O especialista crê que há duas saídas para a resolução deste conflito no Sudão hoje. “A primeira é a retomada do protagonismo das forças populares, que anteriormente lutaram contra a ditadura de Omar al-Bashir. A segunda é um acordo entre as forças beligerantes do general al-Burhan e das RSFs. Infelizmente, nenhuma dessas duas saídas é visível no momento”, disse.

Mediação na ONU

Pra Éden, a ONU está em crise. De acordo com ele, parte das instituições da ONU estão em crise, seja por desinvestimento dos países, seja porque estão sob uma direção burocrata ou alinhada com os interesses dos Estados Unidos.

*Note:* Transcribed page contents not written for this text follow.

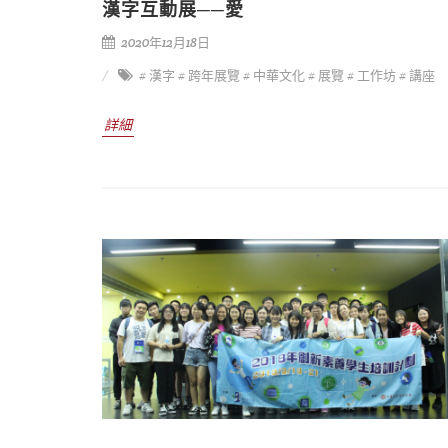
漢字互動展──愛
2020年12月18日
# 漢字
# 跨年展覽
# 中華文化
# 展覽
# 工作坊
# 講座
詳細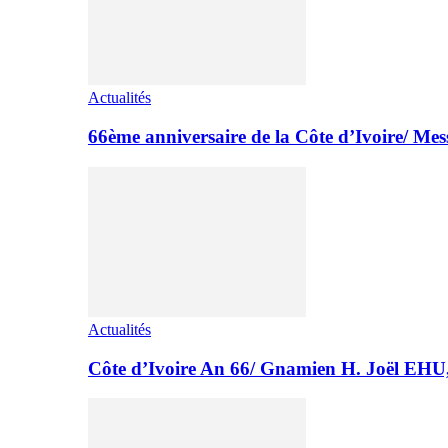
Actualités
66ème anniversaire de la Côte d’Ivoire/ M
Actualités
Côte d’Ivoire An 66/ Gnamien H. Joël E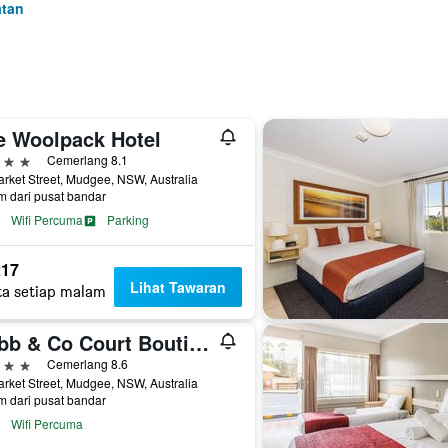
atan
e Woolpack Hotel
ntang
Cemerlang 8.1
rket Street, Mudgee, NSW, Australia
m dari pusat bandar
Wifi Percuma
Parking
17
Lihat Tawaran
ta setiap malam
Cobb & Co Court Boutique Hotel
ntang
Cemerlang 8.6
rket Street, Mudgee, NSW, Australia
m dari pusat bandar
Wifi Percuma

Ele ressalta que por não existir um país africano em posição de poder efetivo na instituição, não há quem possa ter condições ou interesse direto em pautar esse tema. “E isso ocorre porque essa instituição, criada no auge do poder colonial da Europa e dos Estados Unidos sobre a África e a Ásia, reflete uma distribuição de poder arcaica para abordar os problemas internacionais”, analisa.

“Todas as tentativas de reforma da ONU tem sido barradas pelos Estados Unidos há décadas. O máximo de poder que os estadunidenses desejam oferecer para os africanos na ONU, é que eles sintam-se representados pela representante de Washington no Conselho de Segurança, Linda Thomas-Greenfield”, colocou.